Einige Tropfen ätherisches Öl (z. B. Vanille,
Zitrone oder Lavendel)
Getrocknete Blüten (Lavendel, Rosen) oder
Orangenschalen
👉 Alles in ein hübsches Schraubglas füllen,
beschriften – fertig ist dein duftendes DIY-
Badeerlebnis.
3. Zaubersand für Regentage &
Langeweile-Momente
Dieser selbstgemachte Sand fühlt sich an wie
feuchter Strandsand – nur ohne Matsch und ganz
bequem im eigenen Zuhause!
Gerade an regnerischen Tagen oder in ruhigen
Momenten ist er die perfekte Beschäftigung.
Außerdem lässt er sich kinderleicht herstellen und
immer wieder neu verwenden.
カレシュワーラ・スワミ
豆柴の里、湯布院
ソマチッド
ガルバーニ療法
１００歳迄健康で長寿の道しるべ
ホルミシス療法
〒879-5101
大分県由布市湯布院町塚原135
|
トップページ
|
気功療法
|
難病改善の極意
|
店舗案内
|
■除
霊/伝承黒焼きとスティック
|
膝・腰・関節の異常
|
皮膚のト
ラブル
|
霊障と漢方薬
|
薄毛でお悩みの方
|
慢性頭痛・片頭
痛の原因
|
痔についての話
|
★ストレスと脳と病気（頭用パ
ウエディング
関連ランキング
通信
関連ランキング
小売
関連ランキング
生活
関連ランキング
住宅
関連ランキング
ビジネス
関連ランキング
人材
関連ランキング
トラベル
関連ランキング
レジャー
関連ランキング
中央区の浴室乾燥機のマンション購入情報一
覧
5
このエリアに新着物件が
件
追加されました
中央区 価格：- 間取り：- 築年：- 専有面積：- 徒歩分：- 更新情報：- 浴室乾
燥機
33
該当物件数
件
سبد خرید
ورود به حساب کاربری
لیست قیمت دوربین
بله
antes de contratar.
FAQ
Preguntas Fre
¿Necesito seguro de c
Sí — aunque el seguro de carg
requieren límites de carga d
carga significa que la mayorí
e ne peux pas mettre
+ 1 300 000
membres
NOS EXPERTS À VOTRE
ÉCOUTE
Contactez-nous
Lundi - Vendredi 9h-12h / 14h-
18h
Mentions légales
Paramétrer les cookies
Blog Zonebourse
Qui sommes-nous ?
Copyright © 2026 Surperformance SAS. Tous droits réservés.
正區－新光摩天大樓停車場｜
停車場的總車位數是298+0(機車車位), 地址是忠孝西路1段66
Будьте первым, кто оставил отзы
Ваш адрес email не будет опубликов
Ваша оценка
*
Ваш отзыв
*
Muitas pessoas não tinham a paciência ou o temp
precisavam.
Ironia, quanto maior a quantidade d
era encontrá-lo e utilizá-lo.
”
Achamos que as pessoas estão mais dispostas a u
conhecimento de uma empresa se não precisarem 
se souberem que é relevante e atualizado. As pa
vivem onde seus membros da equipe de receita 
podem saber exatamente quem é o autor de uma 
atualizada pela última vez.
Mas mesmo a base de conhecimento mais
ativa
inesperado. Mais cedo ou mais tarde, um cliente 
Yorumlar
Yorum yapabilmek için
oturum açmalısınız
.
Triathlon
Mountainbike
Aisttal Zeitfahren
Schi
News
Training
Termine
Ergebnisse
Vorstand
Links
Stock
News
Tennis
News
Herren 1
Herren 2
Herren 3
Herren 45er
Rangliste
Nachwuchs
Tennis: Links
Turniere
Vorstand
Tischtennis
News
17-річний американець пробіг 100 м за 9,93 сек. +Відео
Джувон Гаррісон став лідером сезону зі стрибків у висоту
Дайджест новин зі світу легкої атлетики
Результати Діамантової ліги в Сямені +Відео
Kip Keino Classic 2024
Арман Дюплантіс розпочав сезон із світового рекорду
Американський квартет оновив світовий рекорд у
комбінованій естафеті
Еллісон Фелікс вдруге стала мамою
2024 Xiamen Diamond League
********
Throughout the material above, find each line with "seguro" and return it.

¿Necesito seguro de c
Sí — aunque el seguro de carg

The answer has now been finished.